The aftermath of the flood …

As bad luck would have it I knocked a wine bottle onto the only tiny patch of concrete in the park in my haste. I kneeled down and collected every piece of glass with water falling in my eyes. John and Murray stood there watching me, one looking alarmed, the other sheepish.

Agnes, made it to a Métro and stood up in it all the way “like a drowned rat.”

People going home by car were drenched to the bone and had a pretty uncomfortable squelching ride and Carmen had a spiritual epiphany walking alone when the deluge finally subsided and the sun broke through, illuminating new heavens and a new earth.

According to Carmen: “The world truly became a magical place as I walked the distance from the park to the Métro, completely drenched and still under the effects of the massive rain.

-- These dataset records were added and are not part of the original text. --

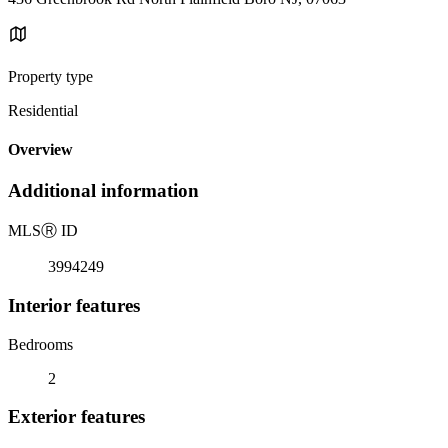
Property type
Residential
Overview
Additional information
MLS
Ⓡ
ID
3994249
Interior features
Bedrooms
2
Exterior features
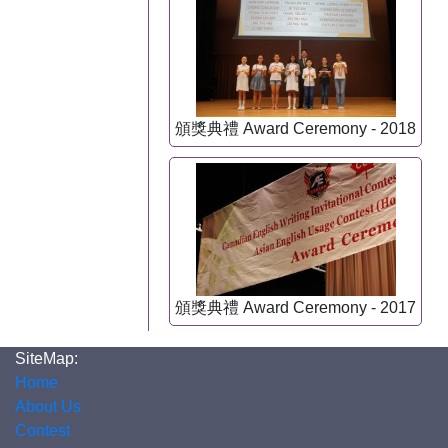
頒獎典禮 Award Ceremony - 2018
頒獎典禮 Award Ceremony - 2017
SiteMap:
Home
About Us
Contest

It was a moment of grace. Maybe even a thank you gift from our dear Carl G. Jung since people remembered his birthday after so many years of absence from the world.”

My mother discovered in her water-logged purse the next day a soggy, useless cheque book. No one got the new kid in town's phone number. We concluded in the end that somehow it was a fitting way to resurrect the spirit of Jung especially those who went along with him on his descent into the unconscious via his Red Book.

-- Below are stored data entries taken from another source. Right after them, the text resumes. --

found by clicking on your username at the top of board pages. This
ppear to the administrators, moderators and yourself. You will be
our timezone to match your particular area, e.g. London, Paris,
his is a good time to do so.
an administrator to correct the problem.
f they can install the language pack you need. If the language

Last summer the event was repeated in a pub near Westmount park with shelter and facilities. A good time was had by all. If any one cares to join us we will be gathering again this summer to celebrate Jung’s 145th birthday. I think he would like that.

Kathryn Archibald

DREAMS

Marie-Louise von Franz: (on Emma Jung) No, I didn’t know her very well … she was a great friend of Miss Hannah and they got on very well together. We never had any difficulty with her I never came close to her except in the last summer when she was ill and she knew she was going to die she apparently talked to her husband and they decided that I should finish her book; and one day when I went to the tower, he said to me: “go over to speak to my wife ,” and I looked at him amazed and he said: ”her attitude to you has changed “and then I had a very good talk with her. He had the wish that I should do it and so that then suddenly in these last moments before her death made a very positive bridge. Then I had a very interesting dream. I was very uncertain. I naturally agreed to do it; I mean who wouldn’t in the situation but subjectively I felt I can’t do all the creative work; you know it’s not my work. How can I carry out a child which somebody else has conceived … That’s a transplantation. How can I do it? And I was very doubtful about it and then I dreamt in the night. Yes, I must first be telling reality … my dog after she had been in heat sometime, imagined she was going to have puppies and then she made holes in the ground and laying in them happily you know with these mother feelings. She did that once in Jung’s tower under a bench and had made a hole there and he laughed about it, and in the dream Mrs. Jung had a big bowl of soup and she said, ”I am going to. she put it in that hole which my dog had made. Now you see the soup bowl is one of the symbols of the Grail. In one version the Grail is a soup bowl and so it means I hand now this soup bowl, my child, to your mother instinct as an adoptive child to your dog, which is your mother instinct. So that is an act of adoption on the feminine side. I had adopted her child, because she has entrusted me with her child. When I woke up after the dream I thought: ”now I would probably be able to do it. My unconscious has accepted the task.”